> Required work
Using the data below, reproduce exactly the lines from the line with "Видеокарта PCI-E 3.0 4Gb GeForce GTX" to the line with "Bra produkt och", both included; pictures must be dropped.

[Extracted page text data]
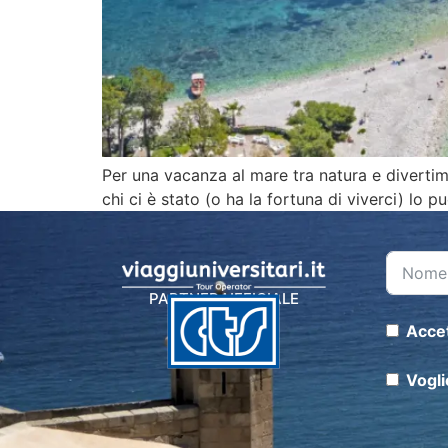
Per una vacanza al mare tra natura e divertiment
chi ci è stato (o ha la fortuna di viverci) lo 
PARTNER UFFICIALE
Accet
Vogli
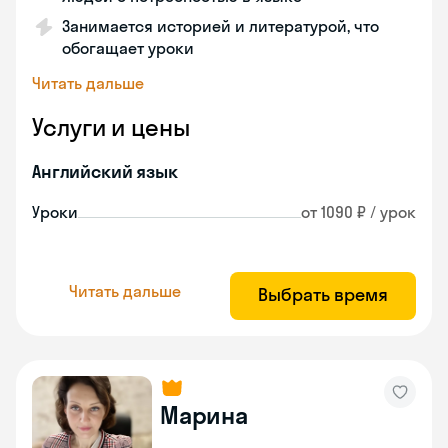
Занимается историей и литературой, что
обогащает уроки
Читать дальше
Услуги и цены
Английский язык
Уроки
от 1090 ₽ / урок
Читать дальше
Выбрать время
Марина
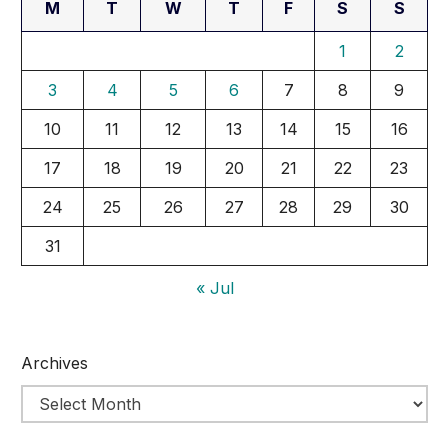
M
T
W
T
F
S
S
1
2
3
4
5
6
7
8
9
10
11
12
13
14
15
16
17
18
19
20
21
22
23
24
25
26
27
28
29
30
31
« Jul
Archives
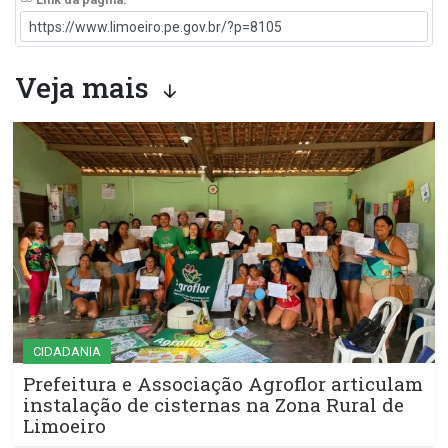
Veja mais
CIDADANIA
Prefeitura e Associação Agroflor articulam
instalação de cisternas na Zona Rural de
Limoeiro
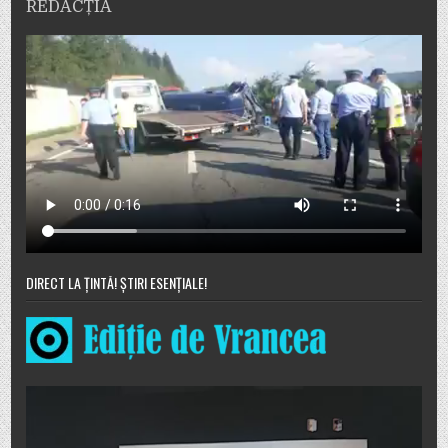
REDACȚIA
DIRECT LA ȚINTĂ! ȘTIRI ESENȚIALE!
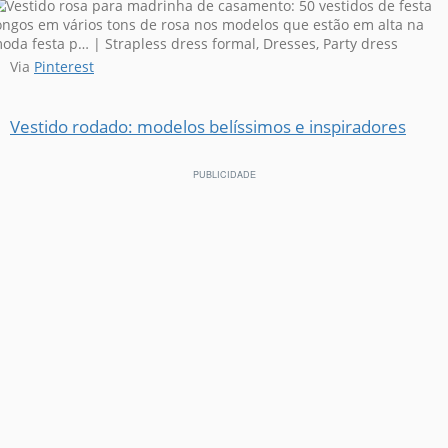
Via
Pinterest
Vestido rodado: modelos belíssimos e inspiradores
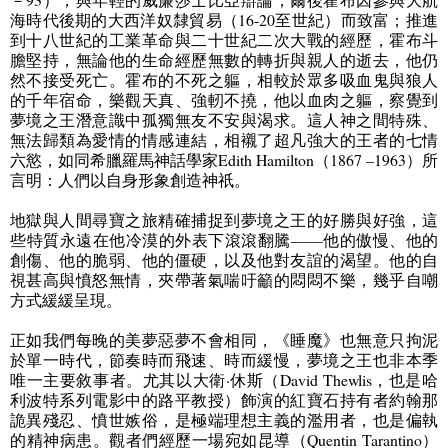
海時代後期的大西洋奴隸貿易（
16-20
至世紀）而致富；推進
到十八世紀的工業革命與二十世紀二次大戰的經歷，霍布斗
膽堅持，無論他的生命經歷無數的轉折與親人的逝去，他仍
然不接受死亡。霍布的不死之軀，相較於眾多吸血鬼與狼人
的千年宿命，樂觀天真、強軔不撓，他以血肉之軀，察覺到
夢境之王潛意識中孤獨無友不安與渴求。這人神之間特殊、
無法歸類為愛情的情感連結，相襯了超凡強大的王者的七情
六慾，如同希臘羅馬神話學家
Edith Hamilton
（
1867 –1963
）所
言明：人們以自身形象創造神祇。
地獄與人間尋寶之旅精確捕捉到夢境之王的好勝與好強，這
些特質永遠在他冷漠的外表下滾滾翻騰——他的傲慢、他的
創傷、他的脆弱、他的僵硬，以及他對友誼的渴望。他的自
視甚高與憤怒無情，夾帶著氣喘吁籲的悶悶不樂，幾乎自嘲
方式緩緩呈現。
正如我們每晚的美夢惡夢不會相同，《睡魔》也無意只拘泥
於單一時代，節奏時而飛速、時而緩慢，夢境之王也非本季
唯一主要敘事者。尤其以大衛·休斯（
David Thewlis
，也是哈
利波特系列電影中的路平教授）飾演的紅寶石持有者約翰那
詭異殘忍、憤世嫉俗，是極端理想主義的濫用者，也是偏執
的精神病患。觀者們經歷一場宛如昆導（
Quentin Tarantino
）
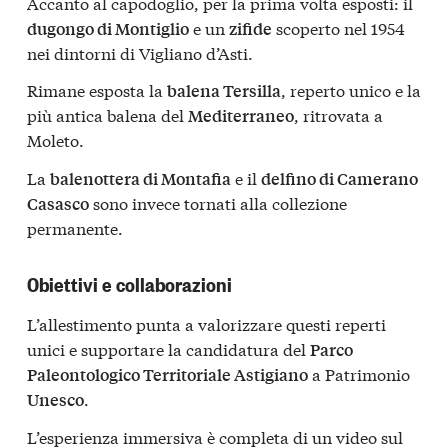
Accanto al capodoglio, per la prima volta esposti: il
e un
scoperto nel 1954
dugongo di Montiglio
zifide
nei dintorni di Vigliano d’Asti.
Rimane esposta la
, reperto unico e la
balena Tersilla
più antica balena del
, ritrovata a
Mediterraneo
Moleto.
La
e il
balenottera di Montafia
delfino di Camerano
sono invece tornati alla collezione
Casasco
permanente.
Obiettivi e collaborazioni
L’allestimento punta a valorizzare questi reperti
unici e supportare la candidatura del
Parco
a Patrimonio
Paleontologico Territoriale Astigiano
.
Unesco
L’esperienza immersiva è completa di un video sul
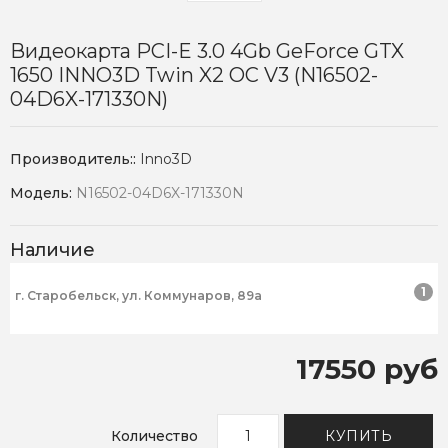
Видеокарта PCI-E 3.0 4Gb GeForce GTX
1650 INNO3D Twin X2 OC V3 (N16502-
04D6X-171330N)
Производитель::
Inno3D
Модель:
N16502-04D6X-171330N
Наличие
1
г. Старобельск, ул. Коммунаров, 89а
17550 руб
Количество
КУПИТЬ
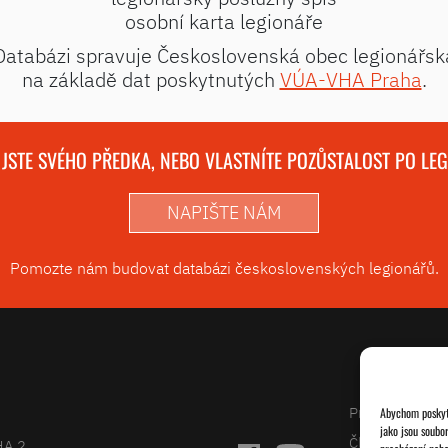
osobní karta legionáře
Databázi spravuje Československá obec legionářsk
na základě dat poskytnutých
VÚA-VHA Praha
.
 JSTE SVÉHO PŘEDKA, NEBO VLASTNÍTE POZŮSTALOST PO LE
NAPIŠTE NÁM
Pomozte nám budovat databázi československých legionářů.
Projekty
Abychom poskytl
jako jsou soubo
Články
HA 2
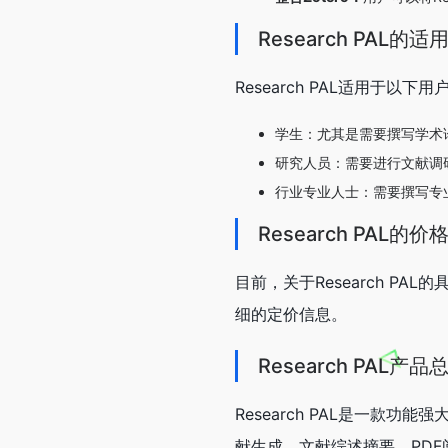
Research PAL的
Research PAL适用于以下
学生：尤其是需要撰写学术
研究人员：需要进行文献调
行业专业人士：需要撰写专
Research PAL的价
目前，关于Research 
细的定价信息。
Research PAL产品
Research PAL是一款
献生成、文献综述摘要、PD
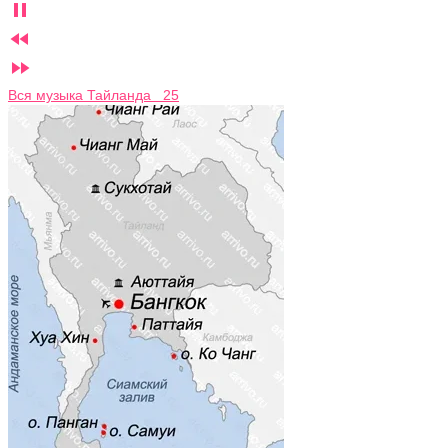



Вся музыка Тайланда 25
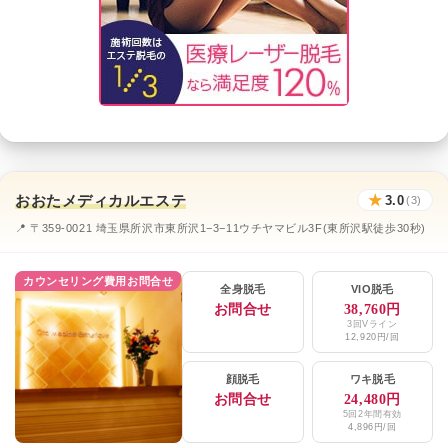
おおたメディカルエステ
★
3.0
(3)
📍 〒359-0021 埼玉県所沢市東所沢1−3−11ウチヤマビル3F(東所沢駅徒歩30秒)
カウンセリング費用お問合せ
全身脱毛
VIO脱毛
お問合せ
38,760円
3回Vライン
12,920円/回
顔脱毛
ワキ脱毛
お問合せ
24,480円
5回2年間有効
4,896円/回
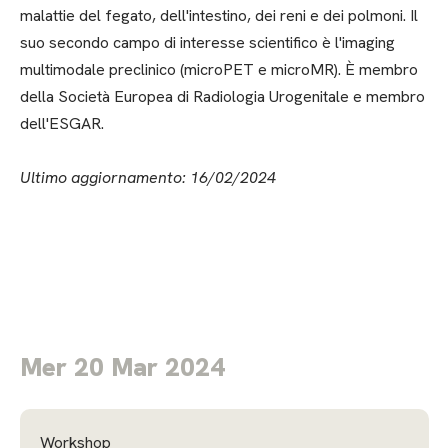
malattie del fegato, dell'intestino, dei reni e dei polmoni. Il
suo secondo campo di interesse scientifico è l'imaging
multimodale preclinico (microPET e microMR). È membro
della Società Europea di Radiologia Urogenitale e membro
dell'ESGAR.
Ultimo aggiornamento: 16/02/2024
Mer 20 Mar 2024
Workshop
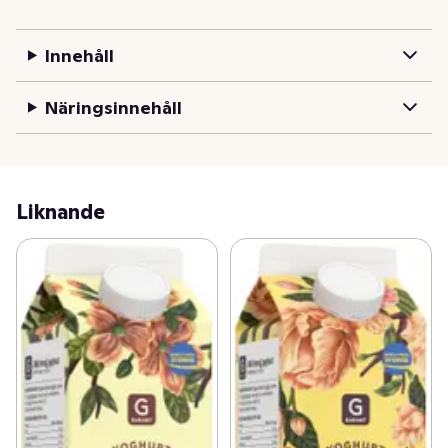
Innehåll
Näringsinnehåll
Liknande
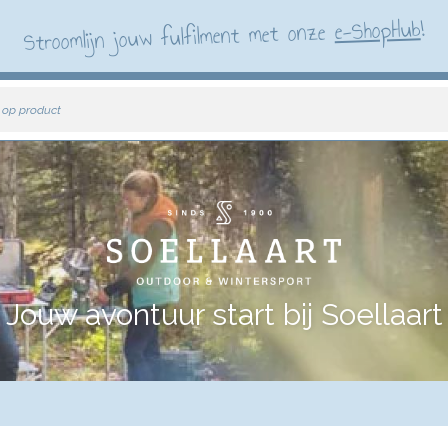
!
e-ShopHub
Stroomlijn jouw fulfilment met onze
 op product
Jouw avontuur start bij Soellaart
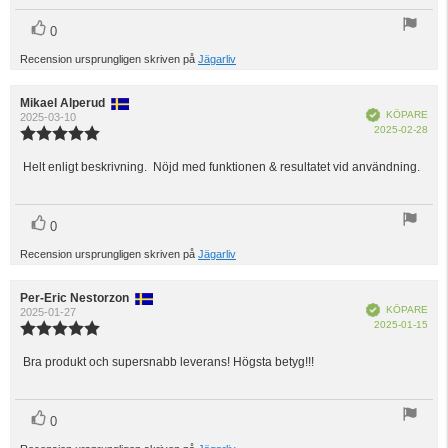
stjärnor
röst(er)
Rösta
0
upp
Recension ursprungligen skriven på
Jägarliv
Recensionsförfattare:
Mikael Alperud
Recensionsdatum:
Bekräftad
KÖPARE
2025-03-10
Köp
2025-02-28
Recensionsbetyg:
5.0
utav
Helt enligt beskrivning. Nöjd med funktionen & resultatet vid användning.
Recensionstext:
5
stjärnor
röst(er)
Rösta
0
upp
Recension ursprungligen skriven på
Jägarliv
Recensionsförfattare:
Per-Eric Nestorzon
Recensionsdatum:
Bekräftad
KÖPARE
2025-01-27
Köp
2025-01-15
Recensionsbetyg:
5.0
utav
Bra produkt och supersnabb leverans! Högsta betyg!!!
Recensionstext:
5
stjärnor
röst(er)
Rösta
0
upp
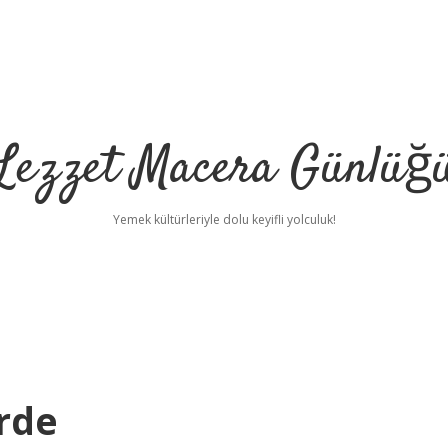
Lezzet Macera Günlüğ
Yemek kültürleriyle dolu keyifli yolculuk!
rde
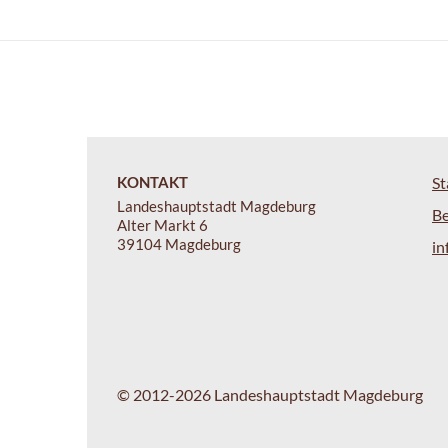
KONTAKT
St
Landeshauptstadt Magdeburg
B
Alter Markt 6
39104 Magdeburg
i
© 2012-2026 Landeshauptstadt Magdeburg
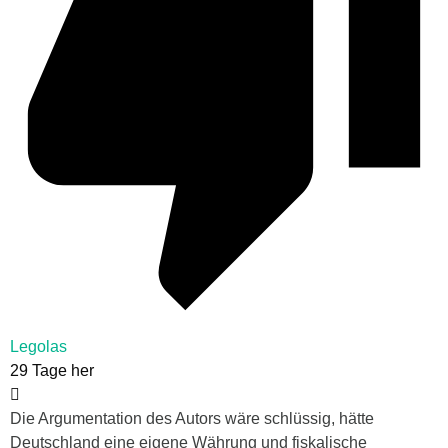
Legolas
29 Tage her
Die Argumentation des Autors wäre schlüssig, hätte
Deutschland eine eigene Währung und fiskalische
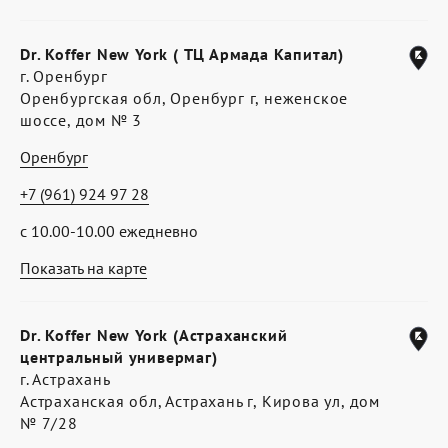
Dr. Koffer New York ( ТЦ Армада Капитал)
г. Оренбург
Оренбургская обл, Оренбург г, неженское
шоссе, дом № 3
Оренбург
+7 (961) 924 97 28
с 10.00-10.00 ежедневно
Показать на карте
Dr. Koffer New York (Астраханский
центральный универмаг)
г. Астрахань
Астраханская обл, Астрахань г, Кирова ул, дом
№ 7/28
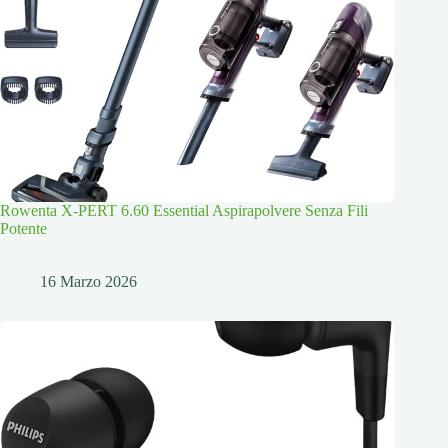
Rowenta X-PERT 6.60 Essential Aspirapolvere Senza Fili
Potente
16 Marzo 2026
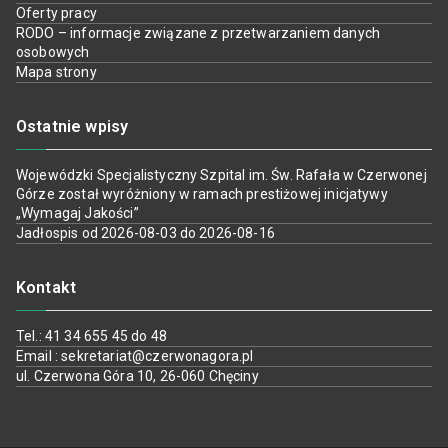
Oferty pracy
RODO – informacje związane z przetwarzaniem danych
osobowych
Mapa strony
Ostatnie wpisy
Wojewódzki Specjalistyczny Szpital im. Św. Rafała w Czerwonej
Górze został wyróżniony w ramach prestiżowej inicjatywy
„Wymagaj Jakości”
Jadłospis od 2026-08-03 do 2026-08-16
Kontakt
Tel.: 41 34 655 45 do 48
Email : sekretariat@czerwonagora.pl
ul. Czerwona Góra 10, 26-060 Chęciny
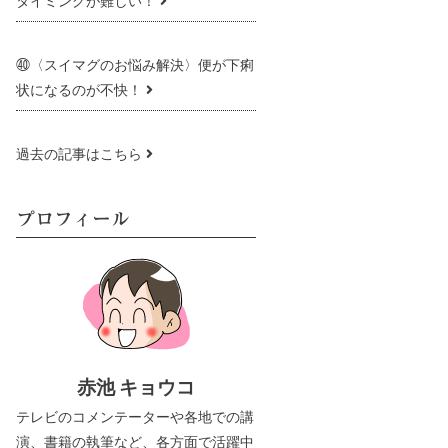
タイミングが難しい！
㊵〈スイマグのお悩み解決〉便が下痢
状になるのが不快！
過去の記事はこちら
プロフィール
赤池 キョウコ
テレビのコメンテーターや各地での講
演、書籍の執筆など、各方面で活躍中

> Response to this task
Видеокарта PCI-E 3.0 4Gb GeForce GTX
1650 INNO3D Twin X2 OC V3 (N16502-
04D6X-171330N)
Производитель::
Inno3D
Модель:
N16502-04D6X-171330N
Наличие
1
г. Старобельск, ул. Коммунаров, 89а
17550 руб
Количество
КУПИТЬ
osobní karta legionáře
Databázi spravuje Československá obec legionářsk
na základě dat poskytnutých
VÚA-VHA Praha
.
 JSTE SVÉHO PŘEDKA, NEBO VLASTNÍTE POZŮSTALOST PO LE
NAPIŠTE NÁM
Pomozte nám budovat databázi československých legionářů.
Projekty
Abychom poskytl
jako jsou soubo
Články
HA 2
Research PAL的
Research PAL适用于以下
学生：尤其是需要撰写学术
研究人员：需要进行文献调
行业专业人士：需要撰写专
Research PAL的价
目前，关于Research 
细的定价信息。
Research PAL产品
Research PAL是一款
献生成、文献综述摘要、PD



Вся музыка Тайланда 25
おおたメディカルエステ
★
3.0
(3)
📍 〒359-0021 埼玉県所沢市東所沢1−3−11ウチヤマビル3F(東所沢駅徒歩30秒)
カウンセリング費用お問合せ
全身脱毛
VIO脱毛
お問合せ
38,760円
3回Vライン
12,920円/回
顔脱毛
ワキ脱毛
お問合せ
24,480円
5回2年間有効
4,896円/回
malattie del fegato, dell'intestino, dei reni e dei polmoni. Il
suo secondo campo di interesse scientifico è l'imaging
multimodale preclinico (microPET e microMR). È membro
della Società Europea di Radiologia Urogenitale e membro
dell'ESGAR.
Ultimo aggiornamento: 16/02/2024
Mer 20 Mar 2024
Workshop
Innehåll
Näringsinnehåll
Liknande
!
e-ShopHub
Stroomlijn jouw fulfilment met onze
 op product
Jouw avontuur start bij Soellaart
stjärnor
röst(er)
Rösta
0
upp
Recension ursprungligen skriven på
Jägarliv
Recensionsförfattare:
Mikael Alperud
Recensionsdatum:
Bekräftad
KÖPARE
2025-03-10
Köp
2025-02-28
Recensionsbetyg:
5.0
utav
Helt enligt beskrivning. Nöjd med funktionen & resultatet vid användning.
Recensionstext:
5
stjärnor
röst(er)
Rösta
0
upp
Recension ursprungligen skriven på
Jägarliv
Recensionsförfattare:
Per-Eric Nestorzon
Recensionsdatum:
Bekräftad
KÖPARE
2025-01-27
Köp
2025-01-15
Recensionsbetyg:
5.0
utav
Bra produkt och supersnabb leverans! Högsta betyg!!!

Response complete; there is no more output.